Data records:
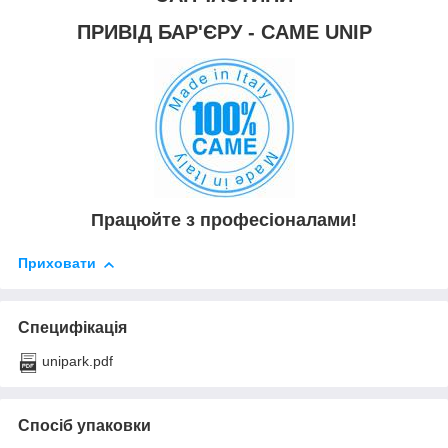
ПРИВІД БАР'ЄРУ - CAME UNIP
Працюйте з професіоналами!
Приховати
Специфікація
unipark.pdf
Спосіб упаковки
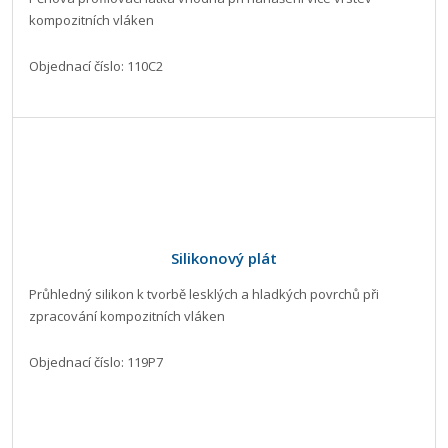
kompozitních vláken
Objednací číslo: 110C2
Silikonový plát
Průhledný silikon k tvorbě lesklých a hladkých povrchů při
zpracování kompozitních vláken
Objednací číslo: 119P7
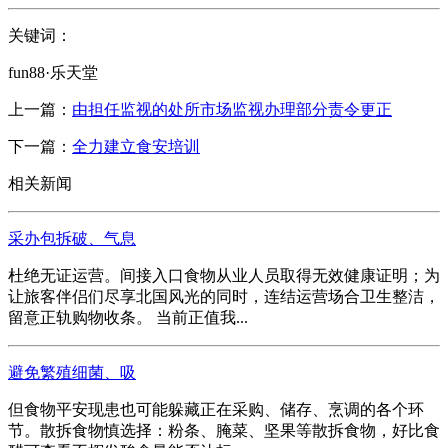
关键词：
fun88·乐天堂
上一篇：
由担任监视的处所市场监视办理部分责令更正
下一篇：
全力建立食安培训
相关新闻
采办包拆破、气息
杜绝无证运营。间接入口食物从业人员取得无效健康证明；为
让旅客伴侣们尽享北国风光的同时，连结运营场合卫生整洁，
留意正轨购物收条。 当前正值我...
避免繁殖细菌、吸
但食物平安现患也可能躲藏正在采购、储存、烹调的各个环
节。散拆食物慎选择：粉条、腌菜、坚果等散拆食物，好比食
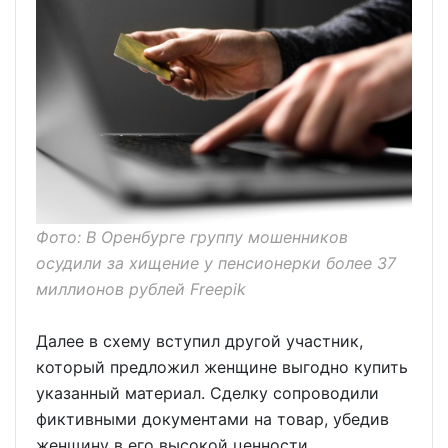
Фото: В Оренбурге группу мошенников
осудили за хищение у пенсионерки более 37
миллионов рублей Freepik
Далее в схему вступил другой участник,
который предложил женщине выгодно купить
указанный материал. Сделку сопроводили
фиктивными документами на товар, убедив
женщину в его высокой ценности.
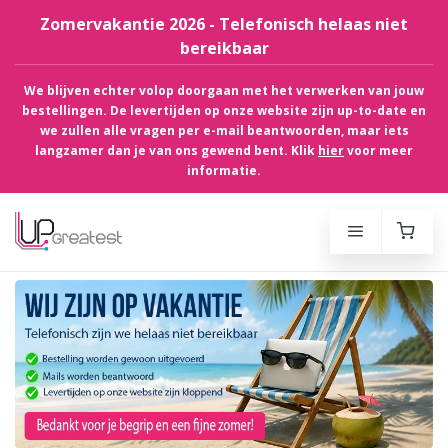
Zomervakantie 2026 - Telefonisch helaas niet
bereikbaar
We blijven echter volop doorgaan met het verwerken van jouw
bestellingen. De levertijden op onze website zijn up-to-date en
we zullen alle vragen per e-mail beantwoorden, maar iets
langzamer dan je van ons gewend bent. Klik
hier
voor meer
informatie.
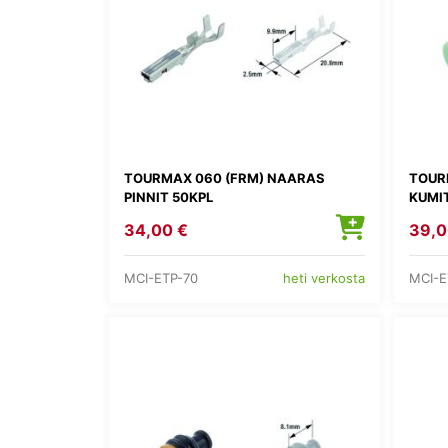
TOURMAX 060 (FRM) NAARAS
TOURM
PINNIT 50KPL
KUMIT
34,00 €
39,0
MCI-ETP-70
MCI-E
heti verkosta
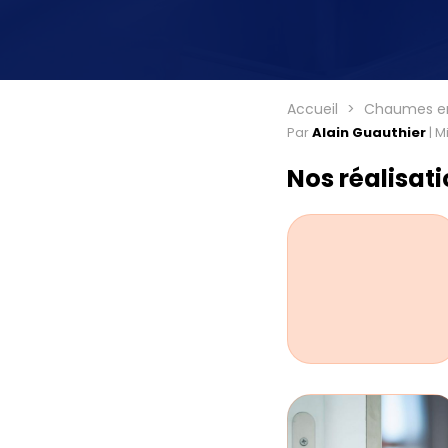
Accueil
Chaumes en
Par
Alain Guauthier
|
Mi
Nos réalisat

Directions: Go through the records above and return every line that holds the string "vláken".

Answer space:
kompozitních vláken
zpracování kompozitních vláken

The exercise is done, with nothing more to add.